Added the moving fence. To set an offset from center line all I'll have to do is set the gap between the movable fence and the stationary bar and lock it down on both ends.

 Jig SM MOD by pat w1, on Flickr

The question is ... will the dog hunt?

GCG


----------



## jschaben (Jun 21, 2009)

Hi Pat - I think the first drawing would have worked for you, not sure what the second one does for you. When I want to offset mine, I just shim under one of the clamping legs, effectively makes the stock wider and offsets the jig by half the thickness of the shim.


----------



## AndyL (Jun 3, 2011)

I think that's a great idea, looks very usable. You wouldn't actually need a finger-nut at the pivot end of each rail, just tightening the screw that rides in the slot would hold it steady.

I can see the usefulness of the adjustable fence to allow you to put your mortice in any position... if you incorporated a couple of screws you could get really precise adjustments. However I agree with John, a set of shims of different thicknesses would be simpler. A set of 1/8", 1/4", 1/2" and 1" shims would allow you to shift the mortice off centre by up to 15/16" in increments of 1/16" - how often do you need to position a mortice more precisely than that? I guess you'd need to screw the shims to the face of the fence to stop them slipping out as you move the jig.


----------



## GulfcoastGuy (Feb 27, 2012)

@John, The shim idea went through my mind but I had the same concerns of how to keep one in place. 

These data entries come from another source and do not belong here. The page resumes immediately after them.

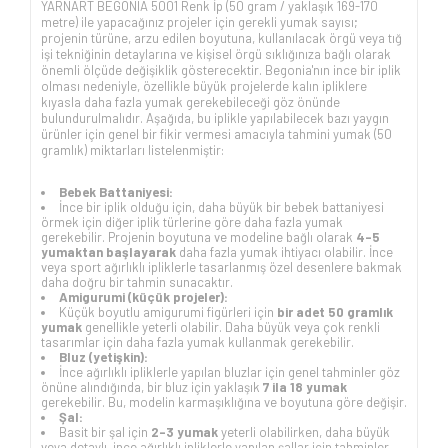
YARNART BEGONIA 5001 Renk İp (50 gram / yaklaşık 169-170
metre) ile yapacağınız projeler için gerekli yumak sayısı;
projenin türüne, arzu edilen boyutuna, kullanılacak örgü veya tığ
işi tekniğinin detaylarına ve kişisel örgü sıklığınıza bağlı olarak
önemli ölçüde değişiklik gösterecektir. Begonia'nın ince bir iplik
olması nedeniyle, özellikle büyük projelerde kalın ipliklere
kıyasla daha fazla yumak gerekebileceği göz önünde
bulundurulmalıdır. Aşağıda, bu iplikle yapılabilecek bazı yaygın
ürünler için genel bir fikir vermesi amacıyla tahmini yumak (50
gramlık) miktarları listelenmiştir:
Bebek Battaniyesi:
İnce bir iplik olduğu için, daha büyük bir bebek battaniyesi
örmek için diğer iplik türlerine göre daha fazla yumak
gerekebilir. Projenin boyutuna ve modeline bağlı olarak
4-5
yumaktan başlayarak
daha fazla yumak ihtiyacı olabilir. İnce
veya sport ağırlıklı ipliklerle tasarlanmış özel desenlere bakmak
daha doğru bir tahmin sunacaktır.
Amigurumi (küçük projeler):
Küçük boyutlu amigurumi figürleri için
bir adet 50 gramlık
yumak
genellikle yeterli olabilir. Daha büyük veya çok renkli
tasarımlar için daha fazla yumak kullanmak gerekebilir.
Bluz (yetişkin):
İnce ağırlıklı ipliklerle yapılan bluzlar için genel tahminler göz
önüne alındığında, bir bluz için yaklaşık
7 ila 18 yumak
gerekebilir. Bu, modelin karmaşıklığına ve boyutuna göre değişir.
Şal:
Basit bir şal için
2-3 yumak
yeterli olabilirken, daha büyük
veya detaylı, ince ağırlıklı ipliklerle yapılan şallar için tahminler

@Andy, I see the point about the unnecessary knob/finger nut. Guess I was going for a belt and suspenders. 

BTW calibrating this before use should be easy.

Cut some round bar stock to make a calibration post and get some like sized MDF - 2 pieces
Invert the router and loosely mount the plate of the jig.
Chuck up the calibration post and plunge to expose some of the free end.
Set the two MDF pieces one either side of the post and clamp the rails down with the fence pulled all the way back.
Tighten down the jig to the router. Done.


----------



## GulfcoastGuy (Feb 27, 2012)

John, I'm a little confused. Why would the shim offset by half the width?

GCG


----------



## jschaben (Jun 21, 2009)

:blink:


GulfcoastGuy said:


> John, I'm a little confused. Why would the shim offset by half the width?
> 
> GCG


Hi Patrick - Well, pretty simple math really. The jig self centers so on a 3/4" board it will center 3/8" from each edge. If I wanted to place the mortice 1/2" form one edge, I would need to shim the other side to make the total thickness 1" or a 1/4" shim, but I've only moved the mortice 1/8". That's the long answer, short answer is because you are dividing things in half. Short answer doesn't explain much:bad:


----------



## GulfcoastGuy (Feb 27, 2012)

Makes perfect sense. Don't know why I didn't see it.

GCG


----------